Desidero richiamare l'attenzione sull'opera unica e straordinaria di due santi, Cirillo e Metodio. Sono pure patroni della nostra cara Europa!
Ecco il testo di una udienza generale del papa emerito Benedetto XVI del 17 giugno 2009:
Cari fratelli e
sorelle,
oggi vorrei
parlare dei Santi Cirillo e Metodio, fratelli nel sangue e nella fede, detti
apostoli degli slavi. Cirillo nacque a Tessalonica dal magistrato imperiale
Leone nell’826/827: era il più giovane di sette figli. Da ragazzo imparò la
lingua slava. All’età di quattordici anni fu mandato a Costantinopoli per
esservi educato e fu compagno del giovane imperatore Michele III. In quegli
anni fu introdotto nelle diverse materie universitarie, fra le quali la
dialettica, avendo come maestro Fozio. Dopo aver rifiutato un brillante
matrimonio, decise di ricevere gli ordini sacri e divenne “bibliotecario”
presso il Patriarcato. Poco dopo, desiderando ritirarsi in solitudine, andò a
nascondersi in un monastero, ma fu presto scoperto e gli fu affidato
l’insegnamento delle scienze sacre e profane, mansione che svolse così bene da
guadagnarsi l’appellativo di “Filosofo”. Nel frattempo, il fratello Michele
(nato nell’815 ca.), dopo una carriera amministrativa in Macedonia, verso
l’anno 850 abbandonò il mondo per ritirarsi a vita monastica sul monte Olimpo
in Bitinia, dove ricevette il nome di Metodio (il nome monastico doveva
cominciare con la stessa lettera di quello di battesimo) e divenne igumeno del
monastero di Polychron.
Attratto
dall’esempio del fratello, anche Cirillo decise di lasciare l’insegnamento per
recarsi sul monte Olimpo a meditare e a pregare.

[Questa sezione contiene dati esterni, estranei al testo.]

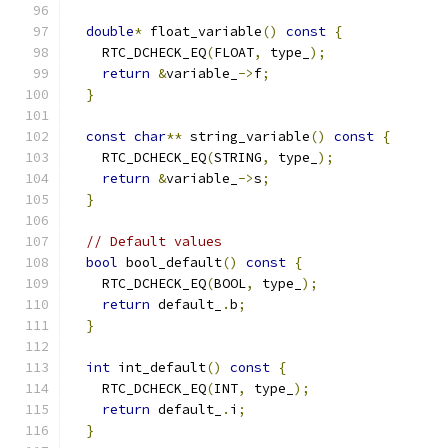
double
*
 float_variable
()
const
{
    RTC_DCHECK_EQ
(
FLOAT
,
 type_
);
return
&
variable_
->
f
;
}
const
char
**
 string_variable
()
const
{
    RTC_DCHECK_EQ
(
STRING
,
 type_
);
return
&
variable_
->
s
;
}
// Default values
bool
 bool_default
()
const
{
    RTC_DCHECK_EQ
(
BOOL
,
 type_
);
return
 default_
.
b
;
}
int
 int_default
()
const
{
    RTC_DCHECK_EQ
(
INT
,
 type_
);
return
 default_
.
i
;
}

Alcuni anni più tardi però,
(861 ca.), il governo imperiale lo incaricò di una missione presso i khazari
del Mare di Azov, i quali chiedevano che fosse loro inviato un letterato che
sapesse discutere con gli ebrei e i saraceni. Cirillo, accompagnato dal
fratello Metodio, sostò a lungo in Crimea, dove imparò l’ebraico. Qui ricercò
pure il corpo del Papa Clemente I, che vi era stato esiliato. Ne trovò la tomba
e, quando col fratello riprese la via del ritorno, portò con sé le preziose reliquie.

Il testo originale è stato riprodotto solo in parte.